Коська, придя с флота, немедленно женился. Но сделал это совсем не как старший брат, а чин по чину – со сватами, «у вас товар, у нас купец», торжественно испросил материна благословения… Невесту он припас еще перед службой – Люсю Рюмину, девушку кричащей красоты, остроносенькую, с карими глазами, любительницу похохотать, поплясать и парней подразнить. Поговаривали, что при таком характере Люся жениха не дождется. Но она дождалась, и даже слухов никаких не было…
Видя такое благолепие, родня поснимала деньги с книжек и закатила свадьбу. Шурик, которому шел уже пятый год, на ней присутствовал. Усадили его с другими детьми на крохотные стульчики, табуретки поставили вместо столов. Он наблюдал, как большие люди бушуют над ним, будто деревья в сильный ветер, а слышал только одно – девочка, сидевшая рядом, кричала ему в ухо, как в колодец: «Шмотри – невешта! Невешта!»
Да, он слышал немного.
Незадолго до этой свадьбы получила Валентина подарок.
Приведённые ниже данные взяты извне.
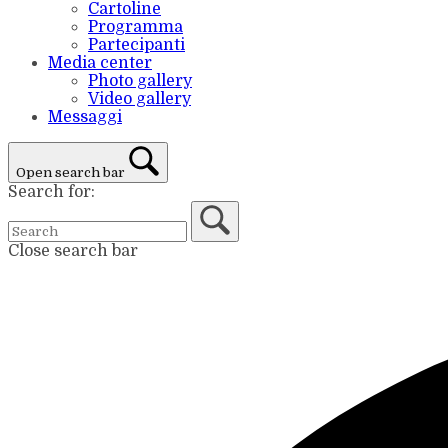
Cartoline
Programma
Partecipanti
Media center
Photo gallery
Video gallery
Messaggi
Open search bar
Search for:
Close search bar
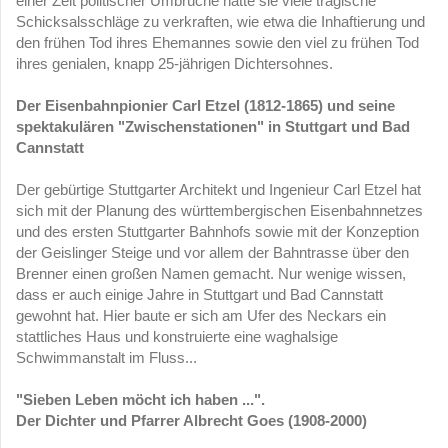
einer Zeit politischer Umbrüche hatte sie viele tragische
Schicksalsschläge zu verkraften, wie etwa die Inhaftierung und
den frühen Tod ihres Ehemannes sowie den viel zu frühen Tod
ihres genialen, knapp 25-jährigen Dichtersohnes.
Der Eisenbahnpionier Carl Etzel (1812-1865) und seine
spektakulären "Zwischenstationen" in Stuttgart und Bad
Cannstatt
Der gebürtige Stuttgarter Architekt und Ingenieur Carl Etzel hat
sich mit der Planung des württembergischen Eisenbahnnetzes
und des ersten Stuttgarter Bahnhofs sowie mit der Konzeption
der Geislinger Steige und vor allem der Bahntrasse über den
Brenner einen großen Namen gemacht. Nur wenige wissen,
dass er auch einige Jahre in Stuttgart und Bad Cannstatt
gewohnt hat. Hier baute er sich am Ufer des Neckars ein
stattliches Haus und konstruierte eine waghalsige
Schwimmanstalt im Fluss...
"Sieben Leben möcht ich haben ...".
Der Dichter und Pfarrer Albrecht Goes (1908-2000)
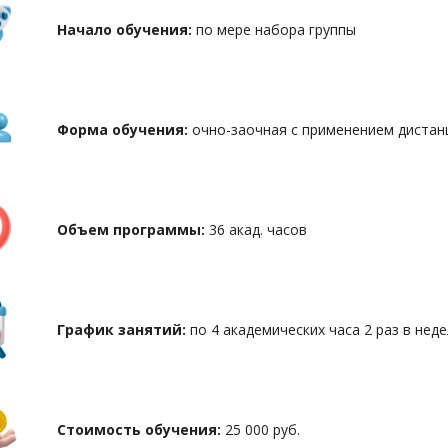
Начало обучения:
по мере набора группы
Форма обучения:
очно-заочная с применением дистан
Объем программы:
36 акад. часов
График занятий:
по 4 академических часа 2 раз в неде
Стоимость обучения:
25 000 руб.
Часто сажала она Шурика на колени и, слегка подбрасывая, веселила его песенкой-скороговоркой, которую сама запомнила от бабки, а та, наверное, от своей бабки. Начиналась она неторопливо, будто вразвалку, потом катилась быстрее, быстрее, и последние слова сыпались градом:
Ай, ду-ду-ду-ду-ду-ду,
Потерял слёпой дуду,
Потерял слёпой дуду
На Борисовском лугу,
Шарил-шарил, не нашел,
Ко сударыне пошел:
– Сударыня-барыня,
Где твои-те детки?
– В соломенной клетке.
– Что оне там делают?
– Мячиком играют,
Попа забавляют.
Поп – на стол,
Попадья – под стол,
Курица – на улицу,
Пётух – на чёлок.
Вышло дела – ничёво!
И вот однажды, когда вылетело это «ничёво», Шурик глянул на бабку с непонятным ей вызовом, скатился по ее коленям, отошел в угол и, покраснев от натуги, начал с силой топать ногой и громко выкрикивать в такт: «Ду-ду-ду! Дуду! Потедял! Депой! Дуду! Дудуду!»
Валентина встала, шатаясь, как от удара, подошла к внуку, заграбастала пухленькое Шуриково тело, а внук в воздухе дрыгал ногой и победно орал:
– Дудуду… потедял дуду!
Тогда, четыре с лишним года назад, сказали ей: стоит надеяться, что глухота и паралич проявятся не в полной мере, вот они и проявились не в полной…
Звуки, роившиеся вокруг Шурика, доходили до него размазанным эхом, и разбирал он только то, что говорилось ему в полный голос и в лицо, он понимал слова только вместе с движением губ, но тот стишок про слепого, повторенный в одном ритме, наверное, сотню раз, вошел в него не только через немощные уши, но по бабушкиным коленям проник, прошел по костям и остался в нем.